We often talk about marginal gains in F1. Subtle improvements can have a big impact and a lot of factors need to combine nicely to get the absolute best out of a driver.
That’s what Norris’s splendid season is proving. The stars are perfectly aligned. He has a team that is gradually moulding itself around him (it’s inevitable as the incumbent driver who is also leading the charge), he has the best car he’s ever driven in F1, he is building experience, he is happy and he is performing well as a result.
Oh, and he’s raced Hamilton so hard in a grand prix he sparked a mid-race compliment from the seven-time world champion. Reflecting on that Austrian Grand Prix battle, Norris picks up on an all-too-familiar theme: confidence.
“It is valuable,” Norris reflects on that Austrian Grand Prix battle. “It’s something that will definitely help me out in the future when I’m in those kinds of situations again.
“It’s just reassuring to know that if I am there in the future, if I am in that position again, that I’m able to compete there and be able to beat him in different scenarios and so on.
“It doesn’t make me believe all of a sudden I can win races and I can achieve greatness or whatever. It doesn’t change like that. It’s just when I’m in that position again I know what I’m capable of doing against someone like Lewis.
“I don’t think the fact that was Lewis changes everything and it’s like, ‘oh my god, what do I have to do now?’. It makes a very small difference because you know he’s one of the best drivers in the world, and ever in Formula 1. You know he’s going to be thinking about every opportunity on how to maximise and how to get past me.
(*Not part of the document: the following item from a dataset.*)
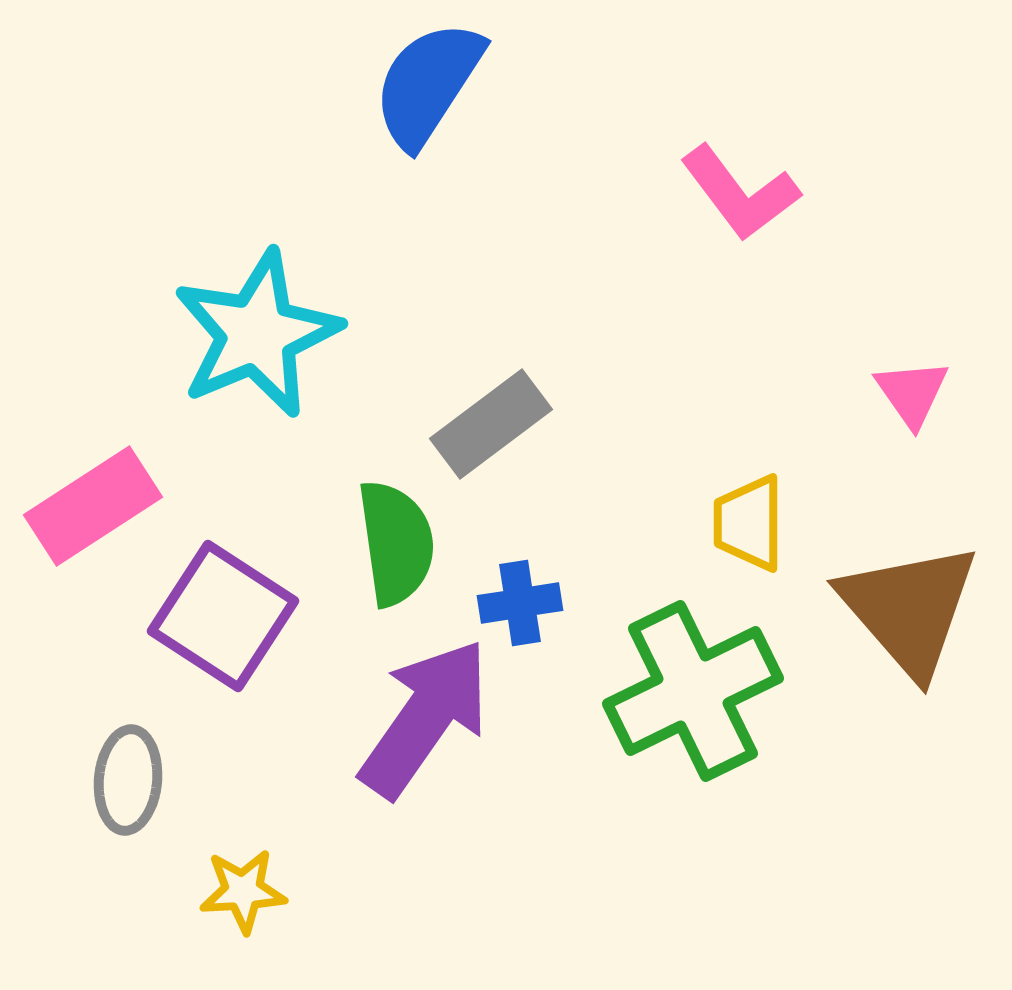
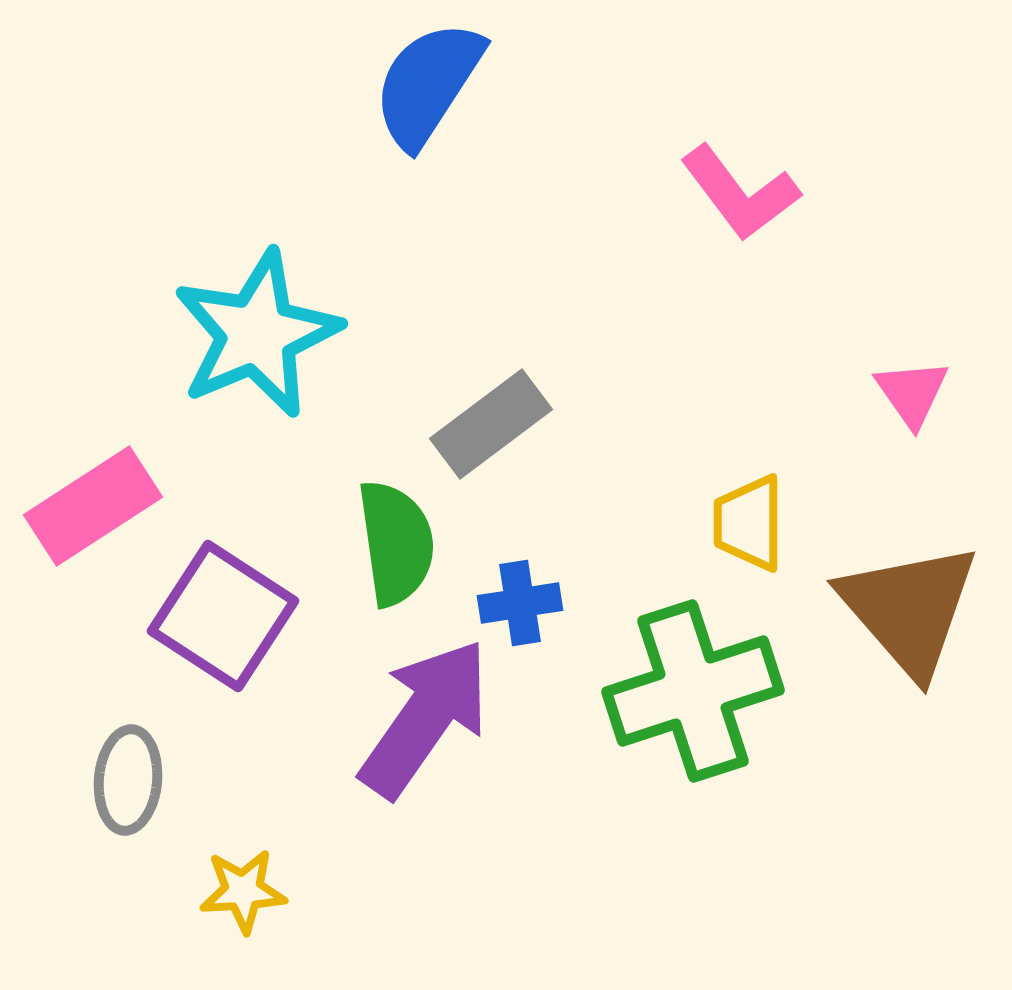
green cross: rotated 8 degrees clockwise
Any slip up I have makes me more vulnerable than if I’m racing against probably anyone else in that situation.
“It just forces you to be even more perfect, to concentrate even more. It’s more just reassuring and gives me good confidence in the future when I’m in that position again and I’m racing Lewis or Max or whoever that I’m comfortable and I can perform well.
“I’m not gonna say, I don’t make mistakes under pressure, because I’m sure I will. But I can perform very well and not easily make a mistake or give something up that easily.”
That kind of outlook marks a clear shift from the second-guessing that marred Norris’s rookie season in particular.
Maintaining a positive headspace is a never-ending challenge in elite sport. But F1’s most self-doubting driver’s present form is so good that even he accepts he’s exactly where he belongs.